Studies have shown the effectiveness of hybrid feature sets such as the Time-Domain and Power Spectral Density (TDPSD) feature set, initially introduced by Al-Timemy et al51., and later employed in deep learning-based models such as CNNs by Pancholi et al52.. Table 9 compares proposed feature vectors with previously proposed methods for RS applied to the same dataset, Ninapro DB2. As shown in Table 9, the proposed feature vector outperforms previously reported methods for classification using the same dataset.

Table 9 Comparison of the classification performance of the proposed method and the previous literature for Ninapro DB2.

Like time-domain feature extraction and EMD-based techniques, VMD also has some limitations. VMD fails to separate the DC component of the signal, resulting in a feature vector that cannot recognize inputs with high non-stationarity. This can occur due to the sudden onset of a movement30. Another drawback of the study is that the suggested feature vector uses SVD, which works based on variance. This can lead to discarding helpful information in cases where variance is not directly related to predictive power.

In addition to the Hudgins time-domain feature set, the new time-domain feature sets from the LibEMG open-source EMG feature extraction library, with a specific focus on LS4 (MFL, MSR, WAMP, LS), and LS9 set (MAV, ZC, SSC, WL, RMS, IAV, DASDV, VAR), have also been implemented. The performance of the LS4 and LS9 feature sets was evaluated using the same datasets (Dataset 1, DB2, DB3, DB8) and classifiers (SVM, KNN, DT, RF), as illustrated in Table 10.

Table 10 Classification accuracies of LS4 and LS9 feature sets across four datasets (Dataset1, DB2, DB3, DB8) using SVM, KNN, DT, and RF classifiers.

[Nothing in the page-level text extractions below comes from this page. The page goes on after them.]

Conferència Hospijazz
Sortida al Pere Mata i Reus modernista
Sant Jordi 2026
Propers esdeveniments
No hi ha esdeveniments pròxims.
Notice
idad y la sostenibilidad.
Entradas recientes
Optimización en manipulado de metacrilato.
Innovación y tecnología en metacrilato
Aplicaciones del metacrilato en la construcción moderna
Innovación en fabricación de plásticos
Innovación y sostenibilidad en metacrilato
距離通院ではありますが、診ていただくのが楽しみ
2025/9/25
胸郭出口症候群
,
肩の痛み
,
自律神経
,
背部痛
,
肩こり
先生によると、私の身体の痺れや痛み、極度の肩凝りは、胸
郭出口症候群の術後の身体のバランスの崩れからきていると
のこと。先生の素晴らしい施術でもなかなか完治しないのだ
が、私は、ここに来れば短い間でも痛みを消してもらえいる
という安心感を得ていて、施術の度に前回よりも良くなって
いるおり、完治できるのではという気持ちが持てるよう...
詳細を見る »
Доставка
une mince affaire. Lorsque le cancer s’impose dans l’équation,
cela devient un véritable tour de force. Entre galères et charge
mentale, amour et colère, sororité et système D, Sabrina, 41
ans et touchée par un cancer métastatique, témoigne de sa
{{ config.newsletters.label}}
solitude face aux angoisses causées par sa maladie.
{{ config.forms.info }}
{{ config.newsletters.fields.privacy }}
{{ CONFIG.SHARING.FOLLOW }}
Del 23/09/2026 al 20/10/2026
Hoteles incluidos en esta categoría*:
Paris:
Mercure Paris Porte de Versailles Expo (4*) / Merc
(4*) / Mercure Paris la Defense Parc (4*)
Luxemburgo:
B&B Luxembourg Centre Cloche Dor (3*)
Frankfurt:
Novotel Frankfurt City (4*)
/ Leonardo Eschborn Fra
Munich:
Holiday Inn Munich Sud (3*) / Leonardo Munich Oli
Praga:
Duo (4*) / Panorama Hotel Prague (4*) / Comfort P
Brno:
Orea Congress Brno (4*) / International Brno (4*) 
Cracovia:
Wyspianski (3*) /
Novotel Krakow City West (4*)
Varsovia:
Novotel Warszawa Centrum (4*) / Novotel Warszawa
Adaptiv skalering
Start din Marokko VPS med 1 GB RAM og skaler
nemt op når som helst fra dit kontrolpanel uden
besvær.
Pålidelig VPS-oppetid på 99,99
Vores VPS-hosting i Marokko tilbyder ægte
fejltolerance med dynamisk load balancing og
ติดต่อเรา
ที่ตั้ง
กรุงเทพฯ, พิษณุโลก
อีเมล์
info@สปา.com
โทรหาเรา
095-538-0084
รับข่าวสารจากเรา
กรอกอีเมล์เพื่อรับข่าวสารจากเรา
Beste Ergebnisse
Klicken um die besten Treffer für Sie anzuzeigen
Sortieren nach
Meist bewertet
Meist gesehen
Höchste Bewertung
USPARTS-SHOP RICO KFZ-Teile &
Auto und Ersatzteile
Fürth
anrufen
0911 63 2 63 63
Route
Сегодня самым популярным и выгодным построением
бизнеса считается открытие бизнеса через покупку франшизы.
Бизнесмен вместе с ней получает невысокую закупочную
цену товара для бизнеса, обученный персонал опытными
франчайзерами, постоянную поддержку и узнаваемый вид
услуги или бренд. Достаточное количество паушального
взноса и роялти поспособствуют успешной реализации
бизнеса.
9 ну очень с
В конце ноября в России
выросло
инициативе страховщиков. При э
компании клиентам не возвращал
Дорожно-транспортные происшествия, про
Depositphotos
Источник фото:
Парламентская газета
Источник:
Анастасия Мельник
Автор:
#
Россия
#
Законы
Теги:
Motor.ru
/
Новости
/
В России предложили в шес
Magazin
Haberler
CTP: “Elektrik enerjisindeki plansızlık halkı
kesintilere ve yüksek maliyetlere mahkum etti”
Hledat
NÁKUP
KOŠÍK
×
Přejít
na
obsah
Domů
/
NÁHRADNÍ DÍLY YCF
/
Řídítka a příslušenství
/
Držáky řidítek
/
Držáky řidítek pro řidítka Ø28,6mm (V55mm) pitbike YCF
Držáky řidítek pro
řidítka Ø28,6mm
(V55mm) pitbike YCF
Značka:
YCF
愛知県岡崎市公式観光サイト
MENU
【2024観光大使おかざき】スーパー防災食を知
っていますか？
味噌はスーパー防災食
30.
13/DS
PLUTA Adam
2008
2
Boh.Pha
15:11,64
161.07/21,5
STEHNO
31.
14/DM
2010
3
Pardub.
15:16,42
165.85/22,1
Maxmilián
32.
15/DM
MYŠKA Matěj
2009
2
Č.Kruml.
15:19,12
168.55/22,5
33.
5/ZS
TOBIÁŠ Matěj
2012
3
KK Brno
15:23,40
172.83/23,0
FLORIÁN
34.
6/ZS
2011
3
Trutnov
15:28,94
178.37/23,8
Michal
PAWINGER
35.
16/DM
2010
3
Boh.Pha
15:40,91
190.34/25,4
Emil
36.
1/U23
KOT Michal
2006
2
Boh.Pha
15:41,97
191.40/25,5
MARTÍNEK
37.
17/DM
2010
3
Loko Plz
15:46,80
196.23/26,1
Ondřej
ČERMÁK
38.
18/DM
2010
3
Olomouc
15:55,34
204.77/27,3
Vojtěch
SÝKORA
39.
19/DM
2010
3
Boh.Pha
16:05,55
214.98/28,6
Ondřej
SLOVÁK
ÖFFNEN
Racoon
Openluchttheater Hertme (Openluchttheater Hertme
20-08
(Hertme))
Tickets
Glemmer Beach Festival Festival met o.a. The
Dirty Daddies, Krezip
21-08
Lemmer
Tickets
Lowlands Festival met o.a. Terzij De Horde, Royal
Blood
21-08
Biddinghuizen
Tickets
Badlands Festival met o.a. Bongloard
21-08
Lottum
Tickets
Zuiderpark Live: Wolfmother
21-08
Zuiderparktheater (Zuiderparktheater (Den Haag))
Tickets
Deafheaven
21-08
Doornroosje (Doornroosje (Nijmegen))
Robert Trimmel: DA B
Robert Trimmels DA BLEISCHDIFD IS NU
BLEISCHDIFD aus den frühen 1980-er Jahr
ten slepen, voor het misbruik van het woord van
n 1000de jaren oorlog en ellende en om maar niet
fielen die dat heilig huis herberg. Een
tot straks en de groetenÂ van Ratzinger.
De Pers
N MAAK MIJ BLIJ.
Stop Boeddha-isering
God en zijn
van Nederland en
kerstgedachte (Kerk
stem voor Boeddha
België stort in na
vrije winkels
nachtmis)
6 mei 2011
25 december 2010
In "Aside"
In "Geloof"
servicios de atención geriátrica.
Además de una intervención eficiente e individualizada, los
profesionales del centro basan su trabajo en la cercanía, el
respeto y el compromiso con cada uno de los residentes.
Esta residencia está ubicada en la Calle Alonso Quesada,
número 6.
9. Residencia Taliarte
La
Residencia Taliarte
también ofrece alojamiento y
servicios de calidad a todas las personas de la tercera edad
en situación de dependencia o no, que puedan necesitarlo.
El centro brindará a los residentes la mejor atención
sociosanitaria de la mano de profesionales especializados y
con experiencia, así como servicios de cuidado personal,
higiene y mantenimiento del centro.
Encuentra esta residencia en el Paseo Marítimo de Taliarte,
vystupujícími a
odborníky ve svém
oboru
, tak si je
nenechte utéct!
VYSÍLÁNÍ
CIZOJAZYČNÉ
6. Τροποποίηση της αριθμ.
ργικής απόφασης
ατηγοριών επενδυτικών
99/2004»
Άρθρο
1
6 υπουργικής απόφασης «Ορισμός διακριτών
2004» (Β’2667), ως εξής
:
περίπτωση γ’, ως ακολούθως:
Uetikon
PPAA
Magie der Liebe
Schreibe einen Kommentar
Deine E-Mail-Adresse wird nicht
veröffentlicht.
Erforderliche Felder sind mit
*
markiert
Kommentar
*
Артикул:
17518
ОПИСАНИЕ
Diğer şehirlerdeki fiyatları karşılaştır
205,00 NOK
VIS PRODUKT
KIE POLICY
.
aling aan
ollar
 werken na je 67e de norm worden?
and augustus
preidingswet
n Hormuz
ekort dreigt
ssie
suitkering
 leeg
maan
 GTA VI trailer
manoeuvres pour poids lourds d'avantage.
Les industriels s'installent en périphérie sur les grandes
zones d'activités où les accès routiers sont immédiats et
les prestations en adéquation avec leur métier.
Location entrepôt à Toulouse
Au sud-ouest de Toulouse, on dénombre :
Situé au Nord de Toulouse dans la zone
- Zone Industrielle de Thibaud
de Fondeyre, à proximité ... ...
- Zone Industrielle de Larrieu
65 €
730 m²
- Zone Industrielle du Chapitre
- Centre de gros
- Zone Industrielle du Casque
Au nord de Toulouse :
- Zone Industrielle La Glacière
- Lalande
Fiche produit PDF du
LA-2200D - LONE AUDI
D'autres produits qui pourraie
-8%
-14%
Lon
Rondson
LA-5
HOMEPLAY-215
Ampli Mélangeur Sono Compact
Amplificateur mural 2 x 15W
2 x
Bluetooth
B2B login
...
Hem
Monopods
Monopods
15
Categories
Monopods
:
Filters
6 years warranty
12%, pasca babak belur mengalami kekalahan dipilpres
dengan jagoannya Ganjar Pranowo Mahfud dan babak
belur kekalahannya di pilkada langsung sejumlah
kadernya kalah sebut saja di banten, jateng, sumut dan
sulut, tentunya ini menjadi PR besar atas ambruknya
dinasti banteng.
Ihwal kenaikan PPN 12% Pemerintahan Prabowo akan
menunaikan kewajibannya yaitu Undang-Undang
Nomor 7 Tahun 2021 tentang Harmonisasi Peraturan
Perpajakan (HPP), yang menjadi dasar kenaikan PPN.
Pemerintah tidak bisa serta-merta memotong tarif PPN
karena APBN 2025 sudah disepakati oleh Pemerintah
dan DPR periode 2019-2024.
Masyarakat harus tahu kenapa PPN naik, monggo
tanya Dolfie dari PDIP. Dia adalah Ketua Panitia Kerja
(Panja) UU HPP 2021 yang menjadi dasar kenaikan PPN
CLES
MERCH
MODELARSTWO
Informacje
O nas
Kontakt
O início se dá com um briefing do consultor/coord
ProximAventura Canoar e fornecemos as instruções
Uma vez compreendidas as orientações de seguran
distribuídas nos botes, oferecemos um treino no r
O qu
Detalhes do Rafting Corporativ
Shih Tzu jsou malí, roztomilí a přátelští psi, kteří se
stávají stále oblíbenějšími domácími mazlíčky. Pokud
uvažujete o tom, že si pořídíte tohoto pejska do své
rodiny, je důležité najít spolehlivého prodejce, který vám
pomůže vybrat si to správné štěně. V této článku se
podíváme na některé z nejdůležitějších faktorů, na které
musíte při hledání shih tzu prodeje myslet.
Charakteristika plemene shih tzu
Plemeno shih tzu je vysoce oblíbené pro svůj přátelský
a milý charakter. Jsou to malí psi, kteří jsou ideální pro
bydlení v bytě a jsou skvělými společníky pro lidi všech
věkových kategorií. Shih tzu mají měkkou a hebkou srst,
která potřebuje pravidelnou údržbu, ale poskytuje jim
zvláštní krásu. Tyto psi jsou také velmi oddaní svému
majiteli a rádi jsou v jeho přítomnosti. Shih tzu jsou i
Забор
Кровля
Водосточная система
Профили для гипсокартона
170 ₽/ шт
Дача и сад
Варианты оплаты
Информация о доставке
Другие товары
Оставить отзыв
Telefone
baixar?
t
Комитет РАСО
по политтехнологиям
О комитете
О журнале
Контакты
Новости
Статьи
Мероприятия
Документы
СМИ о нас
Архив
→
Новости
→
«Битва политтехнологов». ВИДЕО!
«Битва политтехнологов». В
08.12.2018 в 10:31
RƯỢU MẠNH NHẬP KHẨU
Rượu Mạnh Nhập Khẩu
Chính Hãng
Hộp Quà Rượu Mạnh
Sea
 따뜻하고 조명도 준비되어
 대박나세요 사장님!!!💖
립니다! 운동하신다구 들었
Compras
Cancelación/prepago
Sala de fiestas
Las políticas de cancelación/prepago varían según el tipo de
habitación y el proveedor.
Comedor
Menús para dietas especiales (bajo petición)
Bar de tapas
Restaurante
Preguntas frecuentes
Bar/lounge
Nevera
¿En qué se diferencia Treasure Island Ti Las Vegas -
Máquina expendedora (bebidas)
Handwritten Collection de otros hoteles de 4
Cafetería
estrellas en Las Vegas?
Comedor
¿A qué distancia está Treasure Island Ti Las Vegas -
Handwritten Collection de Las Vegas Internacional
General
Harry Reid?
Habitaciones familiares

The proposed SVD-VMD spectro-temporal technique consistently achieves higher accuracies, thereby highlighting the robustness and superiority of the proposed spectro-temporal approach. This reinforces that while LS4 and LS9 represent an essential evolution beyond Hudgins’ features, they are still limited by their inability to capture the full non-stationary and spectro-temporal characteristics of EMG signals.

In the future, the proposed model will be deployed in real time, and the number of classification movements will be increased to achieve a robust RS for the rehabilitation of amputees and individuals with congenitally missing upper limbs. Furthermore, the aim is to investigate the effect of the regularization factor alpha for VMD, segment size, and sampling frequency on classification accuracy for the proposed feature vector.

Conclusion

This study proposes a new spectro-temporal feature set to enhance the implementation of rehabilitation systems. Thus, the study recommends a more stable algorithm for feature extraction utilizing Singular Value Decomposition (SVD) rather than permutation entropy to address the volatile nature of entropy. Variational Mode Decomposition (VMD) and Singular Value Decomposition (SVD) were implemented, yielding a new feature vector that provides temporal and spectral information about EMG signals, resulting in improved classification accuracy for myoelectric control systems.